═════ TASK MATERIAL ═════

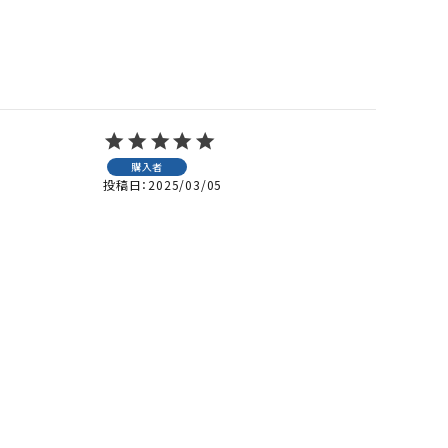
購入者
投稿日
2025/03/05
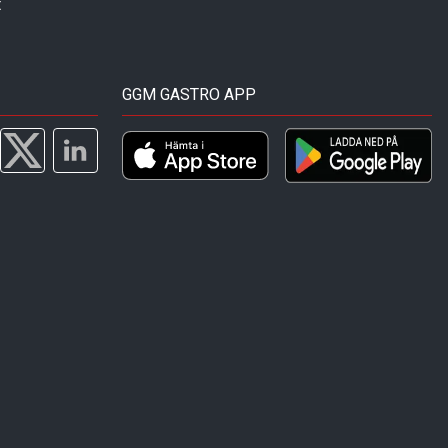
t
GGM GASTRO APP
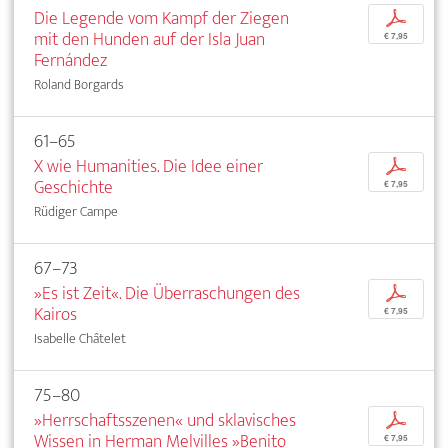
Die Legende vom Kampf der Ziegen
p
mit den Hunden auf der Isla Juan
€ 7,95
Fernández
Roland Borgards
61–65
X wie Humanities. Die Idee einer
p
Geschichte
€ 7,95
Rüdiger Campe
67–73
»Es ist Zeit«. Die Überraschungen des
p
Kairos
€ 7,95
Isabelle Châtelet
75–80
»Herrschaftsszenen« und sklavisches
p
Wissen in Herman Melvilles »Benito
€ 7,95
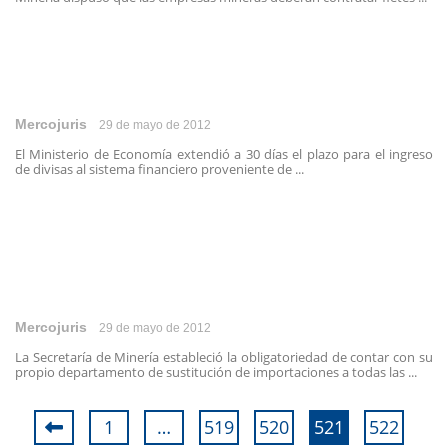
Mercojuris
29 de mayo de 2012
El Ministerio de Economía extendió a 30 días el plazo para el ingreso
de divisas al sistema financiero proveniente de ...
Mercojuris
29 de mayo de 2012
La Secretaría de Minería estableció la obligatoriedad de contar con su
propio departamento de sustitución de importaciones a todas las ...
1
…
519
520
521
522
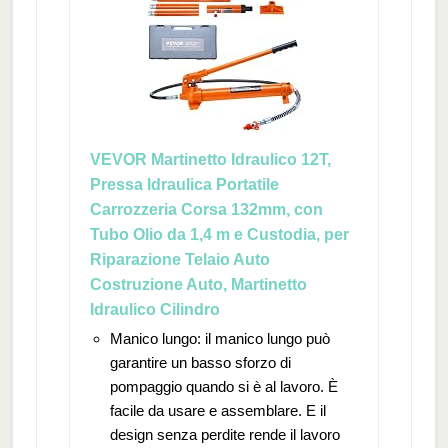
VEVOR Martinetto Idraulico 12T,
Pressa Idraulica Portatile
Carrozzeria Corsa 132mm, con
Tubo Olio da 1,4 m e Custodia, per
Riparazione Telaio Auto
Costruzione Auto, Martinetto
Idraulico Cilindro
Manico lungo: il manico lungo può
garantire un basso sforzo di
pompaggio quando si è al lavoro. È
facile da usare e assemblare. E il
design senza perdite rende il lavoro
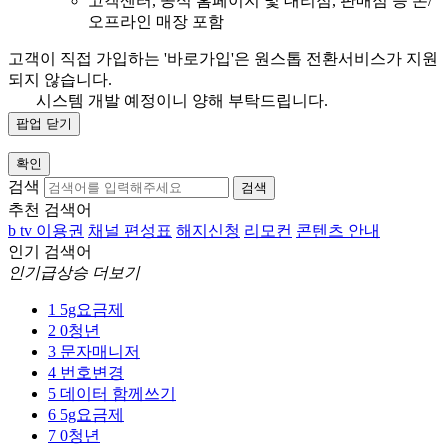
고객센터, 공식 홈페이지 및 대리점, 판매점 등 온/
오프라인 매장 포함
고객이 직접 가입하는 '바로가입'은 원스톱 전환서비스가 지원
되지 않습니다.
시스템 개발 예정이니 양해 부탁드립니다.
팝업 닫기
확인
검색
검색
추천 검색어
b tv 이용권
채널 편성표
해지신청
리모컨
콘텐츠 안내
인기 검색어
인기급상승 더보기
1
5g요금제
2
0청년
3
문자매니저
4
번호변경
5
데이터 함께쓰기
6
5g요금제
7
0청년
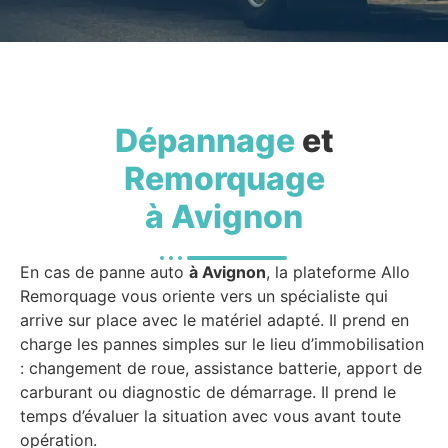
Dépannage
et
Remorquage
à Avignon
En cas de panne auto
à Avignon
, la plateforme Allo
Remorquage vous oriente vers un spécialiste qui
arrive sur place avec le matériel adapté. Il prend en
charge les pannes simples sur le lieu d’immobilisation
: changement de roue, assistance batterie, apport de
carburant ou diagnostic de démarrage. Il prend le
temps d’évaluer la situation avec vous avant toute
opération.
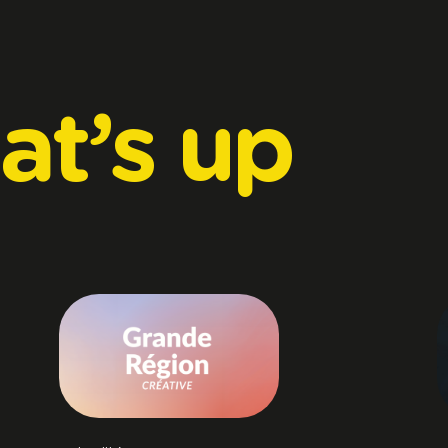
at’s
up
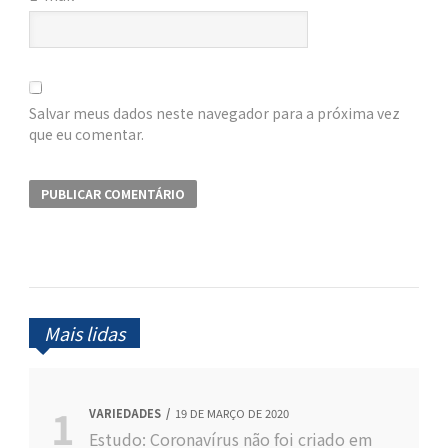
Salvar meus dados neste navegador para a próxima vez
que eu comentar.
Mais lidas
VARIEDADES
19 DE MARÇO DE 2020
Estudo: Coronavírus não foi criado em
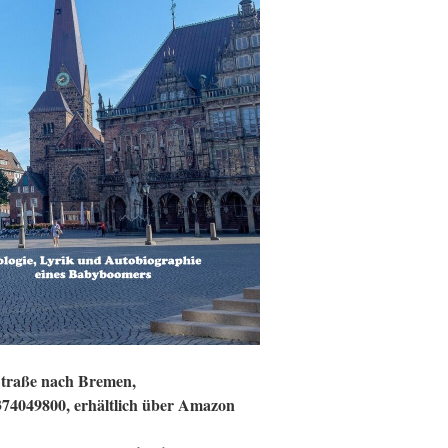
Straße nach Bremen,
74049800, erhältlich über Amazon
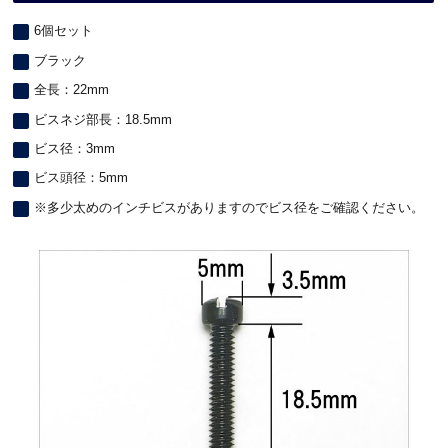
6個セット
ブラック
全長：22mm
ビスネジ部長：18.5mm
ビス径：3mm
ビス頭径：5mm
※多少太めのインチビスがありますのでビス径をご確認ください。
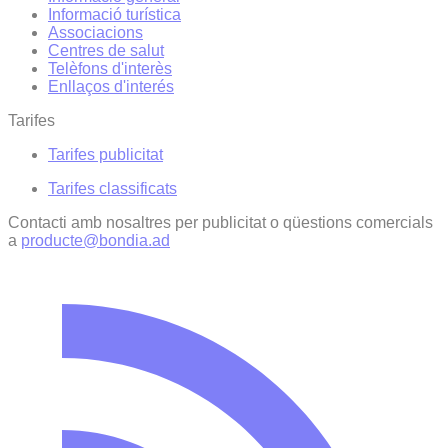
Informació turística
Associacions
Centres de salut
Telèfons d'interès
Enllaços d'interés
Tarifes
Tarifes publicitat
Tarifes classificats
Contacti amb nosaltres per publicitat o qüestions comercials
a
producte@bondia.ad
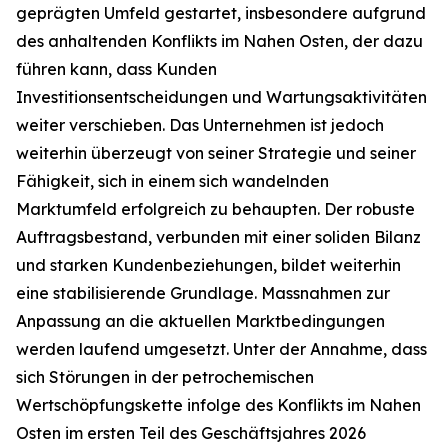
geprägten Umfeld gestartet, insbesondere aufgrund
des anhaltenden Konflikts im Nahen Osten, der dazu
führen kann, dass Kunden
Investitionsentscheidungen und Wartungsaktivitäten
weiter verschieben. Das Unternehmen ist jedoch
weiterhin überzeugt von seiner Strategie und seiner
Fähigkeit, sich in einem sich wandelnden
Marktumfeld erfolgreich zu behaupten. Der robuste
Auftragsbestand, verbunden mit einer soliden Bilanz
und starken Kundenbeziehungen, bildet weiterhin
eine stabilisierende Grundlage. Massnahmen zur
Anpassung an die aktuellen Marktbedingungen
werden laufend umgesetzt. Unter der Annahme, dass
sich Störungen in der petrochemischen
Wertschöpfungskette infolge des Konflikts im Nahen
Osten im ersten Teil des Geschäftsjahres 2026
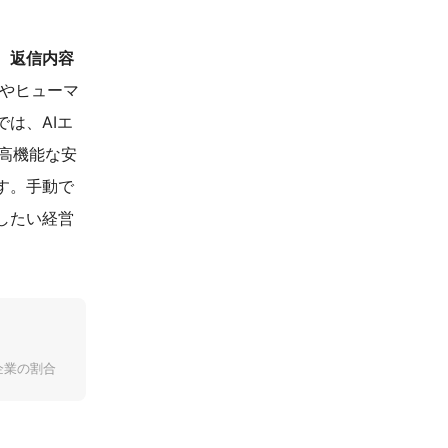
、返信内容
やヒューマ
は、AIエ
で高機能な安
す。手動で
したい経営
企業の割合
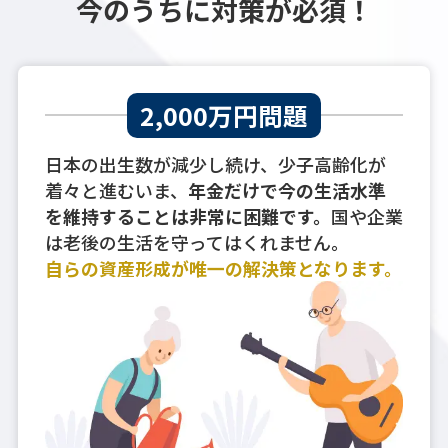
今のうちに対策が必須！
2,000万円問題
日本の出生数が減少し続け、少子高齢化が
着々と進むいま、
年金だけで今の生活水準
を維持することは非常に困難です。
国や企業
は老後の生活を守ってはくれません。
自らの資産形成が唯一の解決策となります。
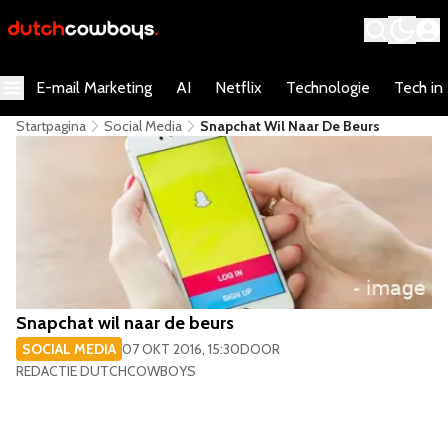
E-mail Marketing
AI
Netflix
Technologie
Tech in
Startpagina
Social Media
Snapchat Wil Naar De Beurs
Snapchat wil naar de beurs
SOCIAL MEDIA
07 OKT 2016, 15:30
DOOR
REDACTIE DUTCHCOWBOYS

═════

WHAT IS BEING ASKED
A faithful copy of all the data above, without its pictures, is the expected result.

OUTPUT OF THE TASK
購入者
投稿日
2025/03/05
t
GGM GASTRO APP
Die Legende vom Kampf der Ziegen
p
mit den Hunden auf der Isla Juan
€ 7,95
Fernández
Roland Borgards
61–65
X wie Humanities. Die Idee einer
p
Geschichte
€ 7,95
Rüdiger Campe
67–73
»Es ist Zeit«. Die Überraschungen des
p
Kairos
€ 7,95
Isabelle Châtelet
75–80
»Herrschaftsszenen« und sklavisches
p
Wissen in Herman Melvilles »Benito
€ 7,95
Mercojuris
29 de mayo de 2012
El Ministerio de Economía extendió a 30 días el plazo para el ingreso
de divisas al sistema financiero proveniente de ...
Mercojuris
29 de mayo de 2012
La Secretaría de Minería estableció la obligatoriedad de contar con su
propio departamento de sustitución de importaciones a todas las ...
1
…
519
520
521
522
VEVOR Martinetto Idraulico 12T,
Pressa Idraulica Portatile
Carrozzeria Corsa 132mm, con
Tubo Olio da 1,4 m e Custodia, per
Riparazione Telaio Auto
Costruzione Auto, Martinetto
Idraulico Cilindro
Manico lungo: il manico lungo può
garantire un basso sforzo di
pompaggio quando si è al lavoro. È
facile da usare e assemblare. E il
design senza perdite rende il lavoro
고객센터, 공식 홈페이지 및 대리점, 판매점 등 온/
오프라인 매장 포함
고객이 직접 가입하는 '바로가입'은 원스톱 전환서비스가 지원
되지 않습니다.
시스템 개발 예정이니 양해 부탁드립니다.
팝업 닫기
확인
검색
검색
추천 검색어
b tv 이용권
채널 편성표
해지신청
리모컨
콘텐츠 안내
인기 검색어
인기급상승 더보기
1
5g요금제
2
0청년
3
문자매니저
4
번호변경
5
데이터 함께쓰기
6
5g요금제
7
0청년
Dépannage
et
Remorquage
à Avignon
En cas de panne auto
à Avignon
, la plateforme Allo
Remorquage vous oriente vers un spécialiste qui
arrive sur place avec le matériel adapté. Il prend en
charge les pannes simples sur le lieu d’immobilisation
: changement de roue, assistance batterie, apport de
carburant ou diagnostic de démarrage. Il prend le
temps d’évaluer la situation avec vous avant toute
opération.
at’s
up
Salvar meus dados neste navegador para a próxima vez
que eu comentar.
Mais lidas
VARIEDADES
19 DE MARÇO DE 2020
Estudo: Coronavírus não foi criado em
Straße nach Bremen,
74049800, erhältlich über Amazon
6個セット
ブラック
全長：22mm
ビスネジ部長：18.5mm
ビス径：3mm
ビス頭径：5mm
※多少太めのインチビスがありますのでビス径をご確認ください。
Informació turística
Associacions
Centres de salut
Telèfons d'interès
Enllaços d'interés
Tarifes
Tarifes publicitat
Tarifes classificats
Contacti amb nosaltres per publicitat o qüestions comercials
a
producte@bondia.ad
geprägten Umfeld gestartet, insbesondere aufgrund
des anhaltenden Konflikts im Nahen Osten, der dazu
führen kann, dass Kunden
Investitionsentscheidungen und Wartungsaktivitäten
weiter verschieben. Das Unternehmen ist jedoch
weiterhin überzeugt von seiner Strategie und seiner
Fähigkeit, sich in einem sich wandelnden
Marktumfeld erfolgreich zu behaupten. Der robuste
Auftragsbestand, verbunden mit einer soliden Bilanz
und starken Kundenbeziehungen, bildet weiterhin
eine stabilisierende Grundlage. Massnahmen zur
Anpassung an die aktuellen Marktbedingungen
werden laufend umgesetzt. Unter der Annahme, dass
sich Störungen in der petrochemischen
Wertschöpfungskette infolge des Konflikts im Nahen
Osten im ersten Teil des Geschäftsjahres 2026
、返信内容
やヒューマ
は、AIエ
で高機能な安
す。手動で
したい経営
企業の割合
今のうちに対策が必須！
2,000万円問題
日本の出生数が減少し続け、少子高齢化が
着々と進むいま、
年金だけで今の生活水準
を維持することは非常に困難です。
国や企業
は老後の生活を守ってはくれません。
自らの資産形成が唯一の解決策となります。
E-mail Marketing
AI
Netflix
Technologie
Tech in
Startpagina
Social Media
Snapchat Wil Naar De Beurs
Snapchat wil naar de beurs
SOCIAL MEDIA
07 OKT 2016, 15:30
DOOR
REDACTIE DUTCHCOWBOYS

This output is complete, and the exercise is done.